Your doors are may provide visitors with their first impression of your home. Wooden doors can enhance the appearance of your home, but sun-damaged doors can detract from it. Unfortunately, wooden doors tend to weather quicker than steel-plated doors, especially in locations subject to intense sunlight. Refinishing a sun-damaged wooden door can help repair existing flaws and minimize further damage.
Things You'll Need
- 80-grit sandpaper
- Small sponge or cotton swab
- Chemical stripper
- Tack cloth
- Varnish or polyurethane
Tap the hinge pins out with a hammer. Remove your door from its hinges. Use a screwdriver to take off the doorknob, deadbolt locks and hinges. Cover the top of your sawhorses with a layer of old towels to protect the surface of your door. Lay your door on the sawhorses, placing the exterior side up.
Sand down the existing paint or finish with a power sander and a piece of 80-grit sandpaper. Using light pressure, move your power sander along the wooden panels in the direction of the grain. Buff off the finish on all your broad, flat surfaces in this manner. Stop sanding as soon as you reveal the bare wood.

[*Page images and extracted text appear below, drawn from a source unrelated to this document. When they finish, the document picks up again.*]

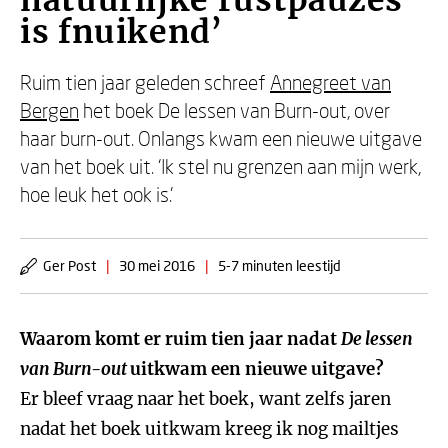
natuurlijke rustpauzes
is fnuikend’
Ruim tien jaar geleden schreef
Annegreet van
Bergen
het boek De lessen van Burn-out, over
haar burn-out. Onlangs kwam een nieuwe uitgave
van het boek uit. ‘Ik stel nu grenzen aan mijn werk,
hoe leuk het ook is.’
Ger Post
|
30 mei 2016
|
5-7 minuten leestijd
Waarom komt er ruim tien jaar nadat
De lessen
van Burn-out
uitkwam een nieuwe uitgave?
Er bleef vraag naar het boek, want zelfs jaren
nadat het boek uitkwam kreeg ik nog mailtjes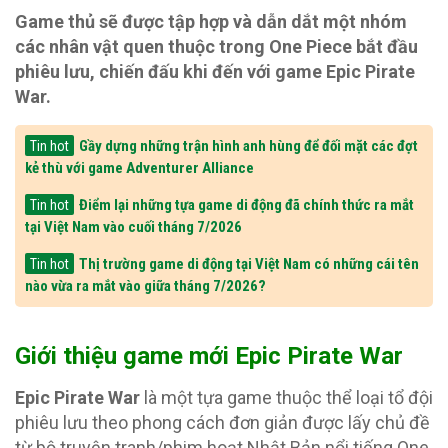
Game thủ sẽ được tập hợp và dẫn dắt một nhóm
các nhân vật quen thuộc trong One Piece bắt đầu
phiêu lưu, chiến đấu khi đến với game Epic Pirate
War.
Gầy dựng những trận hình anh hùng để đối mặt các đợt
Tin hot
kẻ thù với game Adventurer Alliance
Điểm lại những tựa game di động đã chính thức ra mắt
Tin hot
tại Việt Nam vào cuối tháng 7/2026
Thị trường game di động tại Việt Nam có những cái tên
Tin hot
nào vừa ra mắt vào giữa tháng 7/2026?
Giới thiệu game mới Epic Pirate War
Epic Pirate War
là một tựa game thuộc thể loại tổ đội
phiêu lưu theo phong cách đơn giản được lấy chủ đề
từ bộ truyện tranh/phim hoạt Nhật Bản nổi tiếng One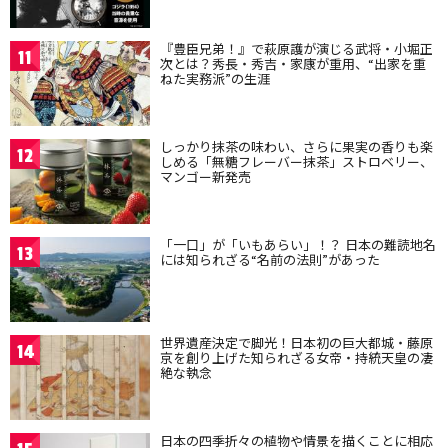
『豊臣兄弟！』で萩原護が演じる武将・小堀正
11
次とは？秀長・秀吉・家康が重用、“出家を重
ねた実務派”の生涯
しっかり抹茶の味わい、さらに果実の香りも楽
12
しめる「無糖フレーバー抹茶」ストロベリー、
マンゴー新発売
「一口」が「いもあらい」！？ 日本の難読地名
13
には知られざる“名前の法則”があった
世界遺産決定で脚光！日本初の巨大都城・藤原
14
京を創り上げた知られざる女帝・持統天皇の凄
絶な執念
日本の四季折々の植物や情景を描くことに相応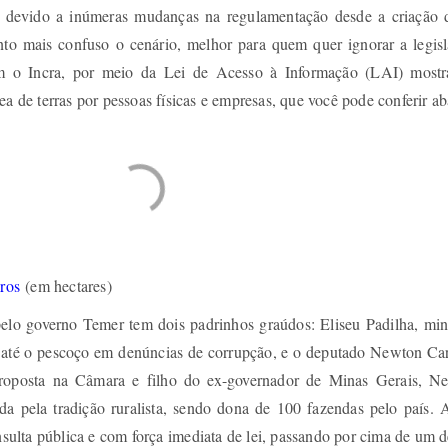
a, devido a inúmeras mudanças na regulamentação desde a criação d
o mais confuso o cenário, melhor para quem quer ignorar a legisl
m o Incra, por meio da Lei de Acesso à Informação (LAI) most
ea de terras por pessoas físicas e empresas, que você pode conferir ab
iros
(em hectares)
elo governo Temer tem dois padrinhos graúdos: Eliseu Padilha, mini
o até o pescoço em denúncias de corrupção, e o deputado Newton Ca
roposta na Câmara e filho do ex-governador de Minas Gerais, N
da pela tradição ruralista, sendo dona de 100 fazendas pelo país.
onsulta pública e com força imediata de lei, passando por cima de um 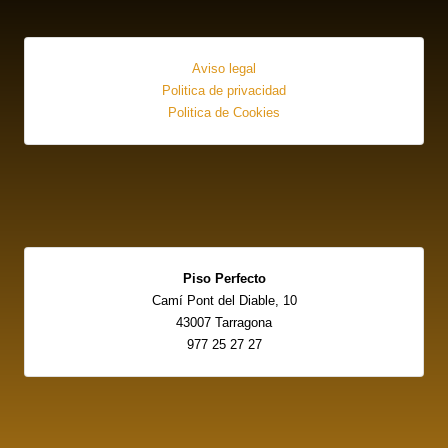
Aviso legal
Politica de privacidad
Politica de Cookies
Piso Perfecto
Camí Pont del Diable, 10
43007 Tarragona
977 25 27 27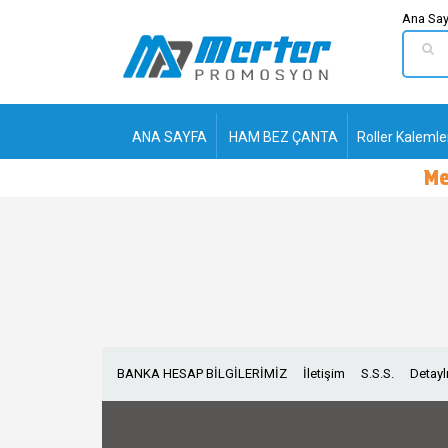
Ana Say
ANA SAYFA
HAM BEZ ÇANTA
Roller Kalemle
Me
BANKA HESAP BİLGİLERİMİZ
İletişim
S.S.S.
Detayl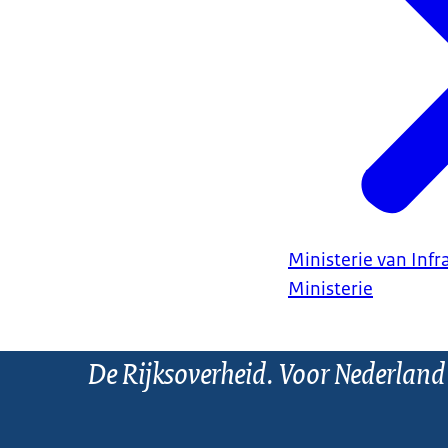
Ministerie van Infr
Ministerie
De Rijksoverheid. Voor Nederland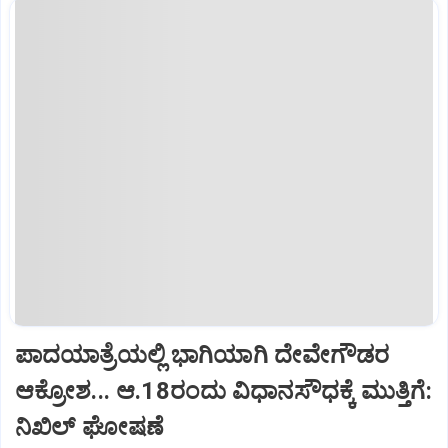
ಪಾದಯಾತ್ರೆಯಲ್ಲಿ ಭಾಗಿಯಾಗಿ ದೇವೇಗೌಡರ
ಆಕ್ರೋಶ... ಆ.18ರಂದು ವಿಧಾನಸೌಧಕ್ಕೆ ಮುತ್ತಿಗೆ:
ನಿಖಿಲ್‌ ಘೋಷಣೆ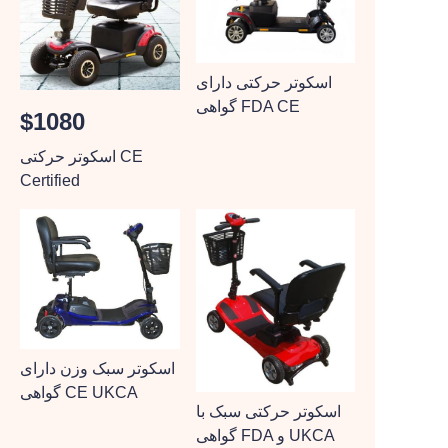
اسکوتر حرکتی دارای
گواهی FDA CE
$1080
اسکوتر حرکتی CE
Certified
اسکوتر سبک وزن دارای
گواهی CE UKCA
اسکوتر حرکتی سبک با
گواهی FDA و UKCA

Wipe the particles from your door with a clean rag.
Apply a chemical stripper to curves, ridges and grooves. Use a small sponge or cotton swab to work the stripper into the indentations. Allow the stripper to set for the amount of time recommended on the product's label. Wipe off the softened finish with a clean, soft rag. Remove stubborn areas of paint or varnish with a second application of stripper. Use a damp cloth to wipe off any residue.
Remove any dust, lint and paint particles. Brush off visible debris with a dry cloth. Wipe your door with a piece of tack cloth to eliminate small particles that you can't readily see. These small hairs and dust specks can cause bumps in your finish and increase the risk of peeling and flaking.
Apply a coat of UV-resistant varnish or polyurethane, labeled for exterior use. Use long strokes along the direction of the wood's grain. Use a thin coat to avoid bubbles and drips. Let the first coat of finish dry for the recommended amount of time. Avoid touching the finish while it cures. Apply a second coat over your first coat.
Attach your doorknob, deadbolt and hinge hardware once the finish dries completely. Hang your door back onto the door frame.
Tips & Warnings
- Use chemical strippers, polyurethane finishes and varnishes in well-ventilated areas.